Oireachtas Joint and Select Committees

Thursday, 5 May 2022

Joint Oireachtas Committee on Gender Equality

Recommendations of the Citizens’ Assembly on Gender Equality: Discussion (Resumed)

Photo of Simon HarrisSimon Harris (Wicklow, Fine Gael) | Oireachtas source

I thank Senator Warfield. I am in clear agreement on the need to have fact and evidence-based impartial information delivered in an age-appropriate manner in primary and secondary schools in Ireland. What you learn or do not learn about these issues cannot be the luck of the draw or down to the ethos of the school or where you live. That causes great societal difficulties. I remember launching the Dublin Rape Crisis Centre's annual report a couple of years ago when I was in the Department of Health. There are clear correlations between where young people get their information in respect of sex and their attitudes to sex as they grow up. The Senator referenced social media. I am an avid user of social media, as are many of us in this room.

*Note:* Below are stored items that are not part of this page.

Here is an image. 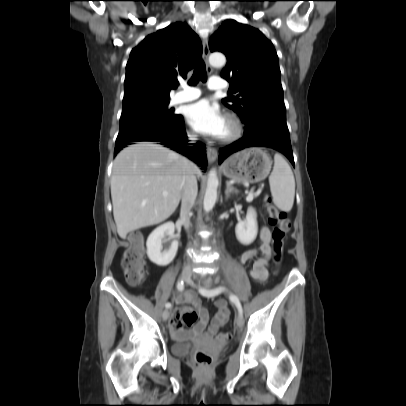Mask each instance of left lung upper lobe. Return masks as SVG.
I'll return each mask as SVG.
<instances>
[{
    "label": "left lung upper lobe",
    "instance_id": "obj_1",
    "mask_svg": "<svg viewBox=\"0 0 406 406\" xmlns=\"http://www.w3.org/2000/svg\"><path fill=\"white\" fill-rule=\"evenodd\" d=\"M210 51L223 52L227 65L221 76L230 81L222 100L244 124L271 118L286 122V109L280 80L278 56L263 33L235 20H226L209 40Z\"/></svg>",
    "mask_w": 406,
    "mask_h": 406
}]
</instances>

I think it is great. I imagine it is also a frightening time to be parent of a teenage or even pre-teenage child. I worry that in the absence of proper and factual information being provided in a school setting, young people would end up developing their attitudes to and expectations of sex from social media. We must call this out and get real on it. We must get on with it. There is a clear programme for Government commitment and my colleague, the Minister for Education, will be before the committee next week, or this month anyway. That Minister is tasked with driving forward this programme for Government commitment and I know she will do that. It is vital we do so.

In truth, I do not know if we require legislative change. I will await the Minister's view in this regard. I would not necessarily have thought that to be the case. I would defend to the death the right of a parents to decide what ethos of school they want and I believe fundamentally that parents are the primary educators of their kids. It is a separate and distinct issue, however, in having every child in Ireland being able to access age-appropriate, fact-based, impartial information about sex and consent.

There is a little good news in this respect. My Department, through the Irish Research Council, has provided funding to the Bystander programme in University College Cork, and Professor Louise Crowley is an incredible individual and leader in the area. That funding is to bring the programme into schools. I will provide a note to the committee on this but there is an overwhelming demand for it. It may be a strawman argument that there is much resistance to introducing such a programme to schools and it is not necessarily my experience but there is a need for a decision to get on with it. I hope we can get there shortly. This cannot be optional and it must be available to everybody in schools, regardless of what school a student attends. I feel very strongly about that.

All of us in this room knocked on doors and asked people to repeal the eighth amendment to the Constitution. It was a very important moment. We told those people we would do other things. We told them we would provide free contraception and proper sex education and education on consent in schools. We need to fulfil all the promises we made to the people of Ireland. I also feel very strongly about that.